* _WHAT TO PRODUCE_:
Which lines run from the one containing "Význačným LS" through the end of the entries? Restate them word for word, and only those.

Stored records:
--------------------------------------------------
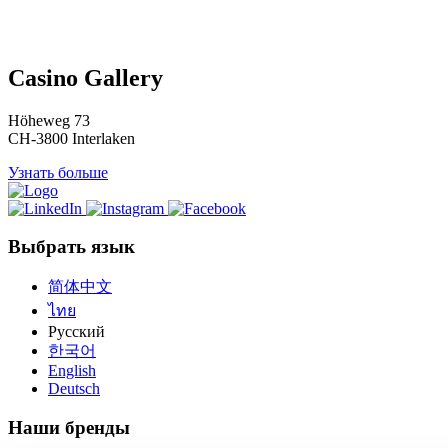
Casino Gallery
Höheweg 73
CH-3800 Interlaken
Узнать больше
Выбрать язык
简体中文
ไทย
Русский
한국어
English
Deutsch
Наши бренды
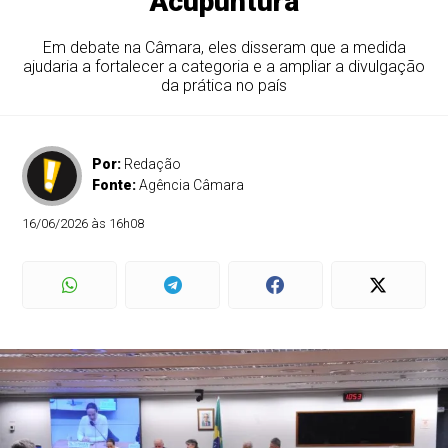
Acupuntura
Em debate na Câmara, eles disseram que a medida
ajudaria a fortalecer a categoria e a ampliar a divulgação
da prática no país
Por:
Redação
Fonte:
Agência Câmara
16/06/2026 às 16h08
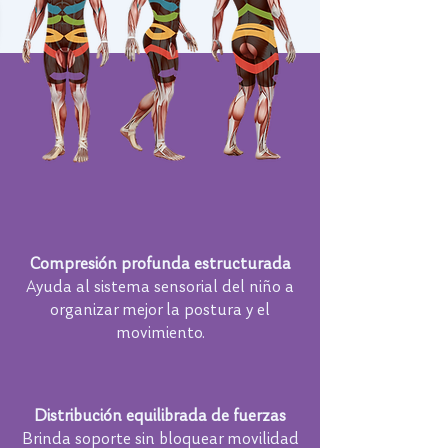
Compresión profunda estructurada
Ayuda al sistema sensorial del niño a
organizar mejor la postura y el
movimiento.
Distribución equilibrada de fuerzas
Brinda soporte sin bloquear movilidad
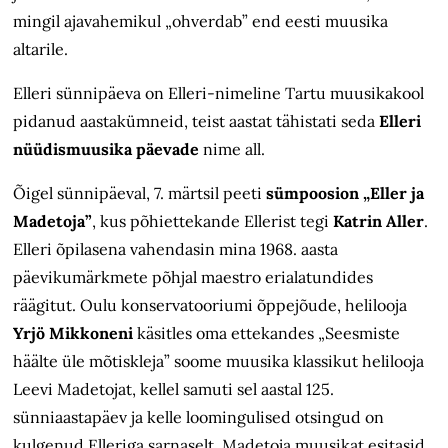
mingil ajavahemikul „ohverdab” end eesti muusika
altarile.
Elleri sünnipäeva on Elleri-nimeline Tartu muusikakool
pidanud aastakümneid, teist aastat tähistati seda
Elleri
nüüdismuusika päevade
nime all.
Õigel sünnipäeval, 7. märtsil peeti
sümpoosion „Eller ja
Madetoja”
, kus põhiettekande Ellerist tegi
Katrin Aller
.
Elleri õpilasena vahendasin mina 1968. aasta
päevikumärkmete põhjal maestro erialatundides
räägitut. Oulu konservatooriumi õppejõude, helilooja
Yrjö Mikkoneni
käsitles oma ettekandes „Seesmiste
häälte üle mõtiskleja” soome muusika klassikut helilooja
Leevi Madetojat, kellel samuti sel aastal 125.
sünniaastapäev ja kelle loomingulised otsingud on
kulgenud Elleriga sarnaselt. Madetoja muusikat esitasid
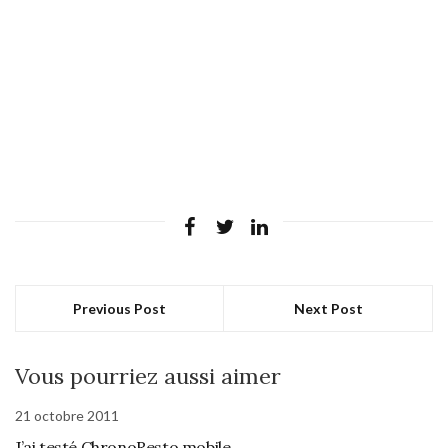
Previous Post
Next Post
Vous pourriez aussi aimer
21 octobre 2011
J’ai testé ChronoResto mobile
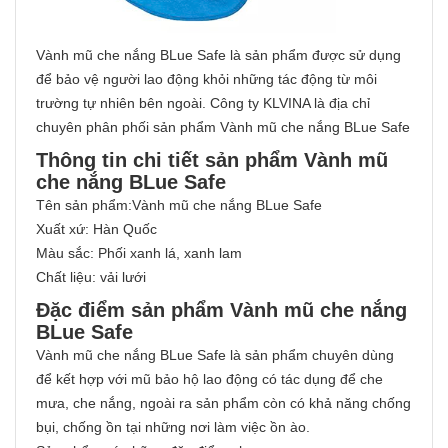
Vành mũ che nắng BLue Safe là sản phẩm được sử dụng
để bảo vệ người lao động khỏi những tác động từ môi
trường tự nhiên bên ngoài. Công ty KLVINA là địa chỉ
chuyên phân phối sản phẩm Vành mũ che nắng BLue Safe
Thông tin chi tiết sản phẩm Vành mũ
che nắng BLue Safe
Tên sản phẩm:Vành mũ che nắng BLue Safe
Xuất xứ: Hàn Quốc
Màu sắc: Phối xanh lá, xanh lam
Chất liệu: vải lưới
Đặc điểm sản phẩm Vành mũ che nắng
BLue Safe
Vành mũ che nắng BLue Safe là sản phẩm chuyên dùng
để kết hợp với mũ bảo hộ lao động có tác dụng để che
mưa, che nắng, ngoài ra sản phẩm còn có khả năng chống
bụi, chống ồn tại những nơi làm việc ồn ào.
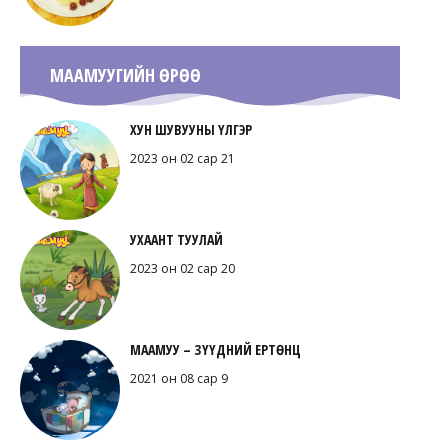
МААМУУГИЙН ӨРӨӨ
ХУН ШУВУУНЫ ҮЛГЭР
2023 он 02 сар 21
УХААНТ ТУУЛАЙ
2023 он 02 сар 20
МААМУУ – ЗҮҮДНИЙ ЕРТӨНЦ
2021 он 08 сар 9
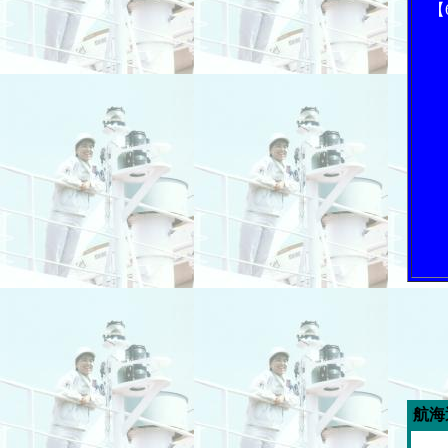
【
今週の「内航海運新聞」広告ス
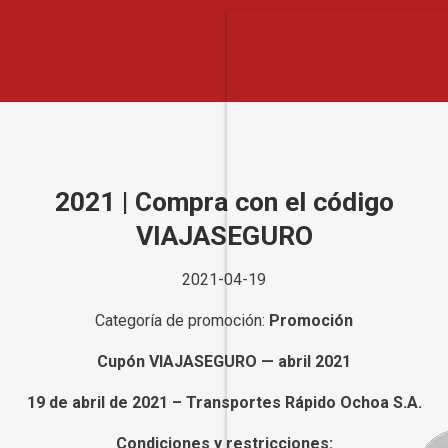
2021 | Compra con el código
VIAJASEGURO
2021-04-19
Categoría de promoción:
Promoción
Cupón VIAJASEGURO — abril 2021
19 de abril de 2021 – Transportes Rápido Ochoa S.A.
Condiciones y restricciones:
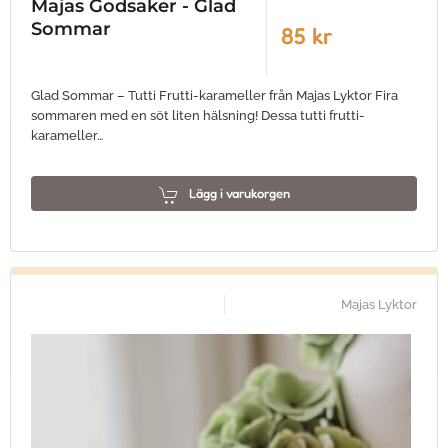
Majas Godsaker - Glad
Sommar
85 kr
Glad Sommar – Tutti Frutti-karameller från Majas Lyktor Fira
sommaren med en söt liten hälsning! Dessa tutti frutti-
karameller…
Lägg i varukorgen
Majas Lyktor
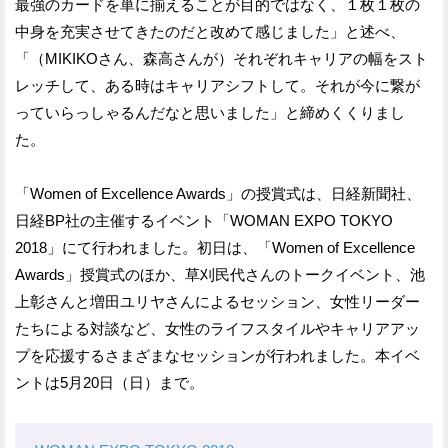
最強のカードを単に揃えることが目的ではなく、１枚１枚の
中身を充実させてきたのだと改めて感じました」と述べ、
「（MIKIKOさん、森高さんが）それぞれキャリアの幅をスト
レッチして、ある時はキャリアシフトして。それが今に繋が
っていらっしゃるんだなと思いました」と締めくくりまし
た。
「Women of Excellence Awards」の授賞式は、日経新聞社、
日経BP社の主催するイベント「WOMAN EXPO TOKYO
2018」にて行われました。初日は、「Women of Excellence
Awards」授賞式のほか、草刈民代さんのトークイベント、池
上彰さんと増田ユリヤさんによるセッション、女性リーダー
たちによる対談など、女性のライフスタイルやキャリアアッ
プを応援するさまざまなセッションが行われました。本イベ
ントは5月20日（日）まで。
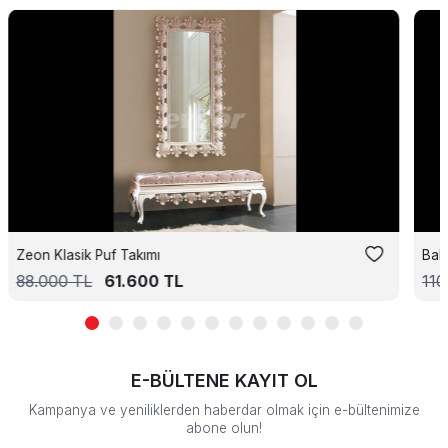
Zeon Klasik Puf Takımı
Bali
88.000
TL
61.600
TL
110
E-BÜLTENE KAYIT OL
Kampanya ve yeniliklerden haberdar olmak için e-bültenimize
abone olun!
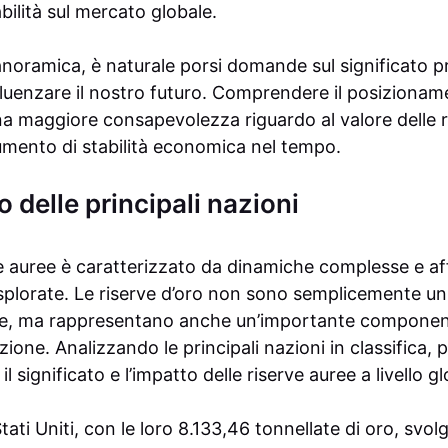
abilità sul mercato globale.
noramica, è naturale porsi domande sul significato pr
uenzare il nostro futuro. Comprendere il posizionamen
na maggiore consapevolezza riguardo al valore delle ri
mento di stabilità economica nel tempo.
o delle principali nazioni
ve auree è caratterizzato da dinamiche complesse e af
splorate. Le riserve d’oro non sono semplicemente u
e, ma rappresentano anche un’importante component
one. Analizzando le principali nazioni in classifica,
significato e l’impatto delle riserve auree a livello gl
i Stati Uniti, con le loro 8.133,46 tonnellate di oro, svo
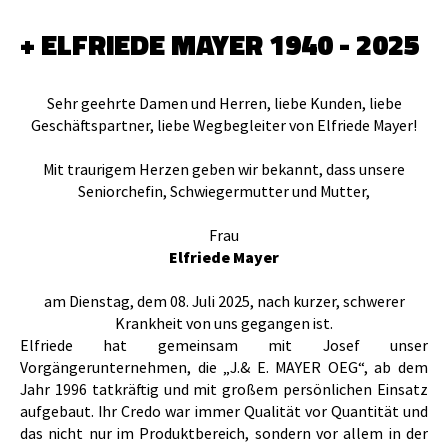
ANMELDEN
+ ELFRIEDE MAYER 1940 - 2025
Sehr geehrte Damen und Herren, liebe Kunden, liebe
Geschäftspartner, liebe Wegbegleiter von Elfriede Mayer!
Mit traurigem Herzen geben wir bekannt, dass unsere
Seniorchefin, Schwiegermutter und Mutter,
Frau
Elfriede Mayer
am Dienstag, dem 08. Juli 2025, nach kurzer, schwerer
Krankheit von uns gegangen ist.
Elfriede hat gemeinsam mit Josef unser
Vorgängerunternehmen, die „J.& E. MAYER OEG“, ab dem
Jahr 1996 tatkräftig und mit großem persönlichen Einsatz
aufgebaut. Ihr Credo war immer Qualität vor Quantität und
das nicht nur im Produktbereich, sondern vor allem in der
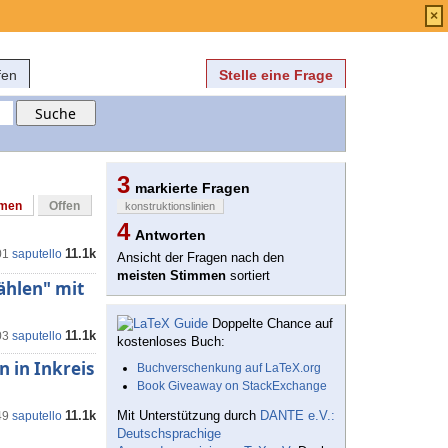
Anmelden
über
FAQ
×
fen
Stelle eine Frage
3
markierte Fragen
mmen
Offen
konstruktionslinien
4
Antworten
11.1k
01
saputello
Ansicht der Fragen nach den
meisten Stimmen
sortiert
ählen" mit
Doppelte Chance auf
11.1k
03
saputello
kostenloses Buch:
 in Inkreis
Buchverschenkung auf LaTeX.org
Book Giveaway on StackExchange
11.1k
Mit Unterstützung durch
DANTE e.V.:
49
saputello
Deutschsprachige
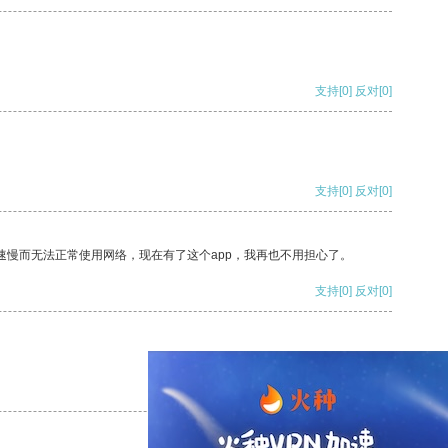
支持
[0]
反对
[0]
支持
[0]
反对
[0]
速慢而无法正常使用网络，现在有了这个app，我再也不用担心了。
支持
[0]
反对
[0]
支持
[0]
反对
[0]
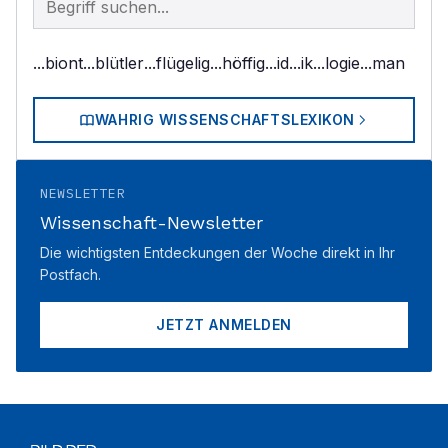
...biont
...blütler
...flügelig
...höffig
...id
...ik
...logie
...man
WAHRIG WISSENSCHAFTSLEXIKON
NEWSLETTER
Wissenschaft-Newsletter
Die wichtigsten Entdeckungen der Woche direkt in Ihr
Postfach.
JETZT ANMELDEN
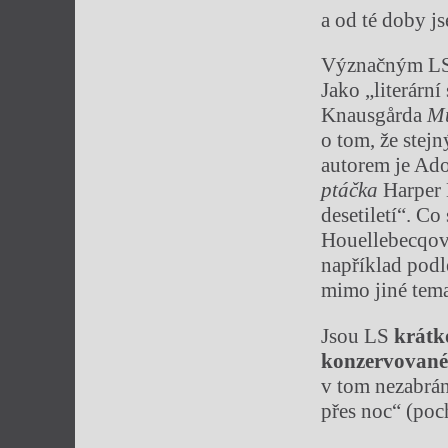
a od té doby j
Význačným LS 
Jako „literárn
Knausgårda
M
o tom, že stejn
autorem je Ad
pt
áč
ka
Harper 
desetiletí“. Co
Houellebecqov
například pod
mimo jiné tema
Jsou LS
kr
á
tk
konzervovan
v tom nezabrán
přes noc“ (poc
--------------------------------------------------
* _ANSWER TO THE EXERCISE_:
Význačným LS 
Jako „literárn
Knausgårda
M
o tom, že stejn
autorem je Ad
pt
áč
ka
Harper 
desetiletí“. Co
Houellebecqov
například pod
mimo jiné tema
Jsou LS
kr
á
tk
konzervovan
v tom nezabrán
přes noc“ (poc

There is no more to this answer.